» TASK BRIEF
The answer is a single figure: how many lines below contain the word "lecturers".

(Document layout analysis data)
____

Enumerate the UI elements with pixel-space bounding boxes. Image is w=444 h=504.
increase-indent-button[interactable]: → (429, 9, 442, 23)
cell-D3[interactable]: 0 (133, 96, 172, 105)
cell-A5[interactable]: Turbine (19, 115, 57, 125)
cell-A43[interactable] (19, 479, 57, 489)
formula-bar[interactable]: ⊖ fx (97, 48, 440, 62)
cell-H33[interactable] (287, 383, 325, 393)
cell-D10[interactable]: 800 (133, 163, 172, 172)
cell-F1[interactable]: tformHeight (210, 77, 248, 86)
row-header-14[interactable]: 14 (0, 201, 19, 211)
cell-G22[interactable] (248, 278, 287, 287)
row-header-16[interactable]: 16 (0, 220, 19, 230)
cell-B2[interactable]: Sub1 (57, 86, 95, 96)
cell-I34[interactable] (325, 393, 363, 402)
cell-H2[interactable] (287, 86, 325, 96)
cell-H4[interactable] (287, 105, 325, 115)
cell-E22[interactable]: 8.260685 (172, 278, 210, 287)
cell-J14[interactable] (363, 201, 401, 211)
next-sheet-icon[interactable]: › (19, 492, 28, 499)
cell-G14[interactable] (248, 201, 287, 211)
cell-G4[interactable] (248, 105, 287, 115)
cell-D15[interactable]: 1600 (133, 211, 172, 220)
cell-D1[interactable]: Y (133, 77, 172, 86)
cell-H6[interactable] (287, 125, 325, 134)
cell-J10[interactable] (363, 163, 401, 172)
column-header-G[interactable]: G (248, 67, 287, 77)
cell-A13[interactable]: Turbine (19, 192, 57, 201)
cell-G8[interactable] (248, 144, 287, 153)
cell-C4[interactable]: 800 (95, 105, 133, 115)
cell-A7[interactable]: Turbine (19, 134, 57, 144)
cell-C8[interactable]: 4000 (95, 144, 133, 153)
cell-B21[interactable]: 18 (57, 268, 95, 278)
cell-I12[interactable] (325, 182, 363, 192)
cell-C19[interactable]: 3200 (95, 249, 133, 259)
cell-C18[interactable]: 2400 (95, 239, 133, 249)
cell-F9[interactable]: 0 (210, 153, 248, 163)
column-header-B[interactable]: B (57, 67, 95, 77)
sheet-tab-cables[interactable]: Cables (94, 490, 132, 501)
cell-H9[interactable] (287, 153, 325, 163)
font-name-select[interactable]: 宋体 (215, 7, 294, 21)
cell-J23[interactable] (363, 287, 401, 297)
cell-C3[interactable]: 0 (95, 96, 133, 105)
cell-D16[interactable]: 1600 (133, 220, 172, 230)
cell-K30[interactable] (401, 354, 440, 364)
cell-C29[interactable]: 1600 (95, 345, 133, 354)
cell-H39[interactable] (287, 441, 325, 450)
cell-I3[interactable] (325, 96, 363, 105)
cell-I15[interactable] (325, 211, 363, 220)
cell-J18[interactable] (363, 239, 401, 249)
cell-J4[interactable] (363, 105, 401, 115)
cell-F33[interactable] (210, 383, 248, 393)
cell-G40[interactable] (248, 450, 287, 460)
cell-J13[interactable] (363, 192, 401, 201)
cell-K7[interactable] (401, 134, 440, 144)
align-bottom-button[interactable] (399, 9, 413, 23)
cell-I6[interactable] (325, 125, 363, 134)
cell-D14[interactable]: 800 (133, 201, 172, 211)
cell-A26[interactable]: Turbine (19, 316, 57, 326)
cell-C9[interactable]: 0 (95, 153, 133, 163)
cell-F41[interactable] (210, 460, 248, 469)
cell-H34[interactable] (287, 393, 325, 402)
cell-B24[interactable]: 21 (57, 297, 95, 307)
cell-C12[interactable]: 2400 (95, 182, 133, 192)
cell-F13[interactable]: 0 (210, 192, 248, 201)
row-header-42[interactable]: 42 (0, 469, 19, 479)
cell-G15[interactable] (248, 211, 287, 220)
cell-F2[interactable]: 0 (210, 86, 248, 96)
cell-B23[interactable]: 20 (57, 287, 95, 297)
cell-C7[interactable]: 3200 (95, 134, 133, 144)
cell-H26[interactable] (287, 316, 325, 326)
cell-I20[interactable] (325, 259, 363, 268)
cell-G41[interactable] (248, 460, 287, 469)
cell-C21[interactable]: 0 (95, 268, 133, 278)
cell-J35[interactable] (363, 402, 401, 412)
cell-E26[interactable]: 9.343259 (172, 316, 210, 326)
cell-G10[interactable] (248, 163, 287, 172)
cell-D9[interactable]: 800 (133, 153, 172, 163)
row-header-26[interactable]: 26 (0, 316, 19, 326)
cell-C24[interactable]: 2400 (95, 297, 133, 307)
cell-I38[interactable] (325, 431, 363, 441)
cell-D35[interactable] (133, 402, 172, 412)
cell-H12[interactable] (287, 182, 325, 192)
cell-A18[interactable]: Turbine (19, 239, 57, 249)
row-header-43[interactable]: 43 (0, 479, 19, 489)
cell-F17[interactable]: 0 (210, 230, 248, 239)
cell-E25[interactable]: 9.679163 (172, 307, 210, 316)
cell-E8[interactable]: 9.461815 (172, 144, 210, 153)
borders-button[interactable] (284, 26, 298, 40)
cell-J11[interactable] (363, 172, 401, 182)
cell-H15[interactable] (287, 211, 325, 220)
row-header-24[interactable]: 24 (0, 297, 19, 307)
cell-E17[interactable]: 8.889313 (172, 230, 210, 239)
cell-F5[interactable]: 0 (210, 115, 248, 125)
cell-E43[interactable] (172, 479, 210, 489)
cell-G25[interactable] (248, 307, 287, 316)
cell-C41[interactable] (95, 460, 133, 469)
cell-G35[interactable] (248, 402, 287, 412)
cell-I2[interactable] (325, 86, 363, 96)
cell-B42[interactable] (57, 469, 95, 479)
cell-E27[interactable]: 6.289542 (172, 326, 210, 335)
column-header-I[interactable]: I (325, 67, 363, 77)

____

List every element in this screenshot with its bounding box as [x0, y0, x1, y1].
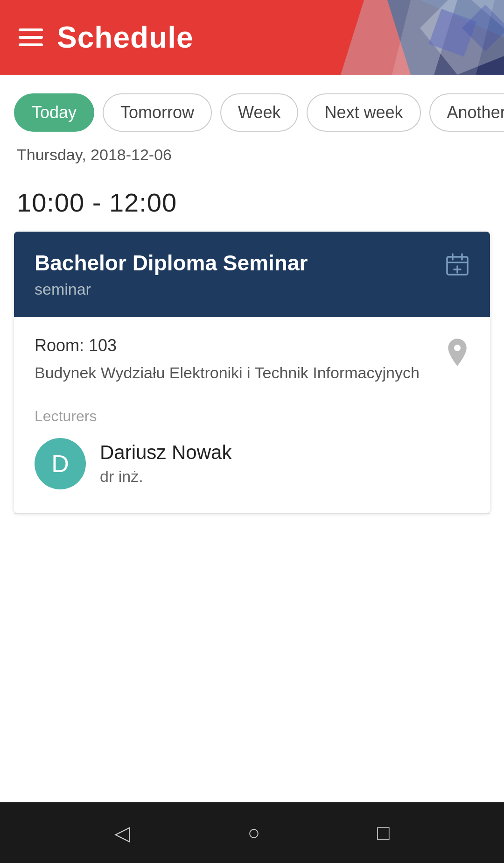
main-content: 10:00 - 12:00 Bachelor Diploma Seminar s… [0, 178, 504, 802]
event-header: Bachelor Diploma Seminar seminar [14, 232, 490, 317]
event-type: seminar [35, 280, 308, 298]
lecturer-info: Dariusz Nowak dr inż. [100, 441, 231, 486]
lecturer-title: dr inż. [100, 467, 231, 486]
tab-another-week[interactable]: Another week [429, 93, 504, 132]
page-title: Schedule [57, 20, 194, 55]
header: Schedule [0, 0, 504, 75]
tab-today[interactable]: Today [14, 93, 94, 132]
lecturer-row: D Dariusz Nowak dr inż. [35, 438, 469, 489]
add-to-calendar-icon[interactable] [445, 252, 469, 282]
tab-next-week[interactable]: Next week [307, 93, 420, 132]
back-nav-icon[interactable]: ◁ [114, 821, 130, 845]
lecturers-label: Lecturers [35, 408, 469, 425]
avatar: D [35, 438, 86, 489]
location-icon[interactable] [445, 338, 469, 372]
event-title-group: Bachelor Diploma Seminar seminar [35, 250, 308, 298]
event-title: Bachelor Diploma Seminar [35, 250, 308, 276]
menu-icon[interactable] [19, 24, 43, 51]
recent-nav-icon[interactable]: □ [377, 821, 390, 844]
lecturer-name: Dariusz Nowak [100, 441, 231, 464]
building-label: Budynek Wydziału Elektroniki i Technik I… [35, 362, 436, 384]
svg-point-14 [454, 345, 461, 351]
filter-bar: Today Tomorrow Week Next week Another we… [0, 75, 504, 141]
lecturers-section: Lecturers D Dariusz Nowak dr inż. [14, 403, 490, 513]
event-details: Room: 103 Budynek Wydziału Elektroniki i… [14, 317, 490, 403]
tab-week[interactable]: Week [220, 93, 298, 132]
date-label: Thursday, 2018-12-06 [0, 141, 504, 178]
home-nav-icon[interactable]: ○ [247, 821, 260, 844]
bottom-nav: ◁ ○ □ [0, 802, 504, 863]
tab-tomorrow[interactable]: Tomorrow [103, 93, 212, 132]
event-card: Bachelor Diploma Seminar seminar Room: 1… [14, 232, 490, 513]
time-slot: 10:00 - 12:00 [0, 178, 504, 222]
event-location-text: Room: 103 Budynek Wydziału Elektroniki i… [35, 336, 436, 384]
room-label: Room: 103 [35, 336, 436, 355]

____

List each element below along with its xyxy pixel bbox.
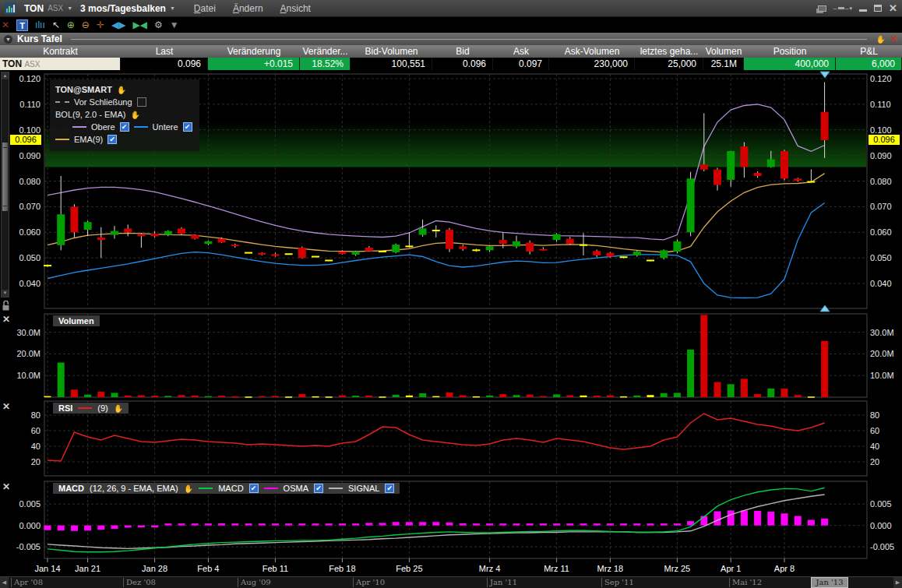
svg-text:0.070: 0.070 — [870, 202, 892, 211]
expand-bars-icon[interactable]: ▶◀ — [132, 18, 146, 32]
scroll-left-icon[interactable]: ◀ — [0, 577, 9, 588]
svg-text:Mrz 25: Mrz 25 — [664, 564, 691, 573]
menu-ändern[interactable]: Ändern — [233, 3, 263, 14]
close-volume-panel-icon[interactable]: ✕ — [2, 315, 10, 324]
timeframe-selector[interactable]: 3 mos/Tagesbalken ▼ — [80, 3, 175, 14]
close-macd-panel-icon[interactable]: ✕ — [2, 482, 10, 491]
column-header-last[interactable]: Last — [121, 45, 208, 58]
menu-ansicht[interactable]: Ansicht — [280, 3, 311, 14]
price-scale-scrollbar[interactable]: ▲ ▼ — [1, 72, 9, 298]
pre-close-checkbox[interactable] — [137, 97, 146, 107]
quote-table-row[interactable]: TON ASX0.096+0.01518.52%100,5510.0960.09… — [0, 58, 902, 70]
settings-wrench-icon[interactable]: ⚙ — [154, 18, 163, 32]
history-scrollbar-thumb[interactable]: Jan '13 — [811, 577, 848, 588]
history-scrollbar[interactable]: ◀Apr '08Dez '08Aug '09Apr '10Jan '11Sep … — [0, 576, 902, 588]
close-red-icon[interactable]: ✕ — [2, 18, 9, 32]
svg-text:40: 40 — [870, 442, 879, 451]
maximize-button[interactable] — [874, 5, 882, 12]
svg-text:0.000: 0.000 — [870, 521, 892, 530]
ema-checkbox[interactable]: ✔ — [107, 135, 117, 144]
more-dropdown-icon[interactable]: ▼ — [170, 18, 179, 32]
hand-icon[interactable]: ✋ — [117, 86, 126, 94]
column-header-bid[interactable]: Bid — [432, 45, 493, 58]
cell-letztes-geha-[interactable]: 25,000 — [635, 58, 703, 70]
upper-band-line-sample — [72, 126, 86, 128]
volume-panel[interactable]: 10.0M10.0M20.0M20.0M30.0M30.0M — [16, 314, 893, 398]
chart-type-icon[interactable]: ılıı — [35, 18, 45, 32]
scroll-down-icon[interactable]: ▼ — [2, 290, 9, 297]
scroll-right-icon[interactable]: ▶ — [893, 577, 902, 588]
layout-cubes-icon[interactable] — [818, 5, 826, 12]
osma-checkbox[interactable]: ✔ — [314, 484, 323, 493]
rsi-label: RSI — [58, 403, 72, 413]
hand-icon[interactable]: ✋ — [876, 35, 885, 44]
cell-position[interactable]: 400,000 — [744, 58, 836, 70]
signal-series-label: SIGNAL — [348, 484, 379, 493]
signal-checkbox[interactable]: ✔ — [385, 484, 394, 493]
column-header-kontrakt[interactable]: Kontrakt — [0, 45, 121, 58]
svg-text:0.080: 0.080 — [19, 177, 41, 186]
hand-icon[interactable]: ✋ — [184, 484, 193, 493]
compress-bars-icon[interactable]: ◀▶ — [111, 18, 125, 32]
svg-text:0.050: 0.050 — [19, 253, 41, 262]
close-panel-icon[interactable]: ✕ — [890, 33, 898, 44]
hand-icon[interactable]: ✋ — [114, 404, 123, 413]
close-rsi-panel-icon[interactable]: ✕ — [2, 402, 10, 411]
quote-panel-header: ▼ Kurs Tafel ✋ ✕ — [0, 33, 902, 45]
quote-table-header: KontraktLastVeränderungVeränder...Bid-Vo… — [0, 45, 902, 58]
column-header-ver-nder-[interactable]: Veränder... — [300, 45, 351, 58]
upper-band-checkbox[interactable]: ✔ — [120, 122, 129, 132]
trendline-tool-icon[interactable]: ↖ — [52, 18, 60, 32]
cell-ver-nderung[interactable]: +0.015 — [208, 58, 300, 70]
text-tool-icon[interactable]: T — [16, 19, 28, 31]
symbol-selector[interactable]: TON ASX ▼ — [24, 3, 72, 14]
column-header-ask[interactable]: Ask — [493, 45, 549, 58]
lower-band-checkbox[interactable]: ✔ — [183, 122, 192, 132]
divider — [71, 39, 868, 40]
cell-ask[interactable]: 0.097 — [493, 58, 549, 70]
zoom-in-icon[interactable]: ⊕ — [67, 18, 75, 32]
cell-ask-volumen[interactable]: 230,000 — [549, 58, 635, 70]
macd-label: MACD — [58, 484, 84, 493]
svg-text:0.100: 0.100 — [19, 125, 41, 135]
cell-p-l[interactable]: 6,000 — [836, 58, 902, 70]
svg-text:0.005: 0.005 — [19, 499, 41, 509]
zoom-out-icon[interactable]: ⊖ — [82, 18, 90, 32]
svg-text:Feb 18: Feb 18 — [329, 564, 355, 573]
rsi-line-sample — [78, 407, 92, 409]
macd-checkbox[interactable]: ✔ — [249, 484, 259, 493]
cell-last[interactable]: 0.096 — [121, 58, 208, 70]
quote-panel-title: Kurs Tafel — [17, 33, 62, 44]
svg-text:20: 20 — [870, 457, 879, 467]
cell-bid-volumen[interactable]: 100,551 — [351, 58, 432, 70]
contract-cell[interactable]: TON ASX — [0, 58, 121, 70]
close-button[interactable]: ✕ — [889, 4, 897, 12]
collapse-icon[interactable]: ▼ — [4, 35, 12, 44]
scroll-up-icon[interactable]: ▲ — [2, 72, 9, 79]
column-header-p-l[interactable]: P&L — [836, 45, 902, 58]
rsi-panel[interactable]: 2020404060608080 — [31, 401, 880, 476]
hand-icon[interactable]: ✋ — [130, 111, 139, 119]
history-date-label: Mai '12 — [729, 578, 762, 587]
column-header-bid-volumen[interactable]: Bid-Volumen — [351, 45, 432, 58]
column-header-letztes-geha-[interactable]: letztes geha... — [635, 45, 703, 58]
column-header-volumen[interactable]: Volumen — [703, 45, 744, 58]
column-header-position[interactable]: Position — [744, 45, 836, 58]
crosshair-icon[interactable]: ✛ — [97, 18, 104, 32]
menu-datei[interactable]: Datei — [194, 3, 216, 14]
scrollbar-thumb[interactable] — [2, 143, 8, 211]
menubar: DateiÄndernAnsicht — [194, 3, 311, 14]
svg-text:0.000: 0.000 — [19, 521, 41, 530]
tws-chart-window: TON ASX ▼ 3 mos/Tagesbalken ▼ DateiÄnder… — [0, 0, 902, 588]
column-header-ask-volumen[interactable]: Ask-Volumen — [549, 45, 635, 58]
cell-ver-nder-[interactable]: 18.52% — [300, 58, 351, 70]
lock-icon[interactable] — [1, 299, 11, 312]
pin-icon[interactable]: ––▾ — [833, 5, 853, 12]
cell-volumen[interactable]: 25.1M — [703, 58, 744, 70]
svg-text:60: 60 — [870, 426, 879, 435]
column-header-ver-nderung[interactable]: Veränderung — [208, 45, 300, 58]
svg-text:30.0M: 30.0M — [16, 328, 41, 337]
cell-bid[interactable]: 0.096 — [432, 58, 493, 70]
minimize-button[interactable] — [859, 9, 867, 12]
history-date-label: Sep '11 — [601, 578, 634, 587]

____

» OUTPUT OF THE EXERCISE
2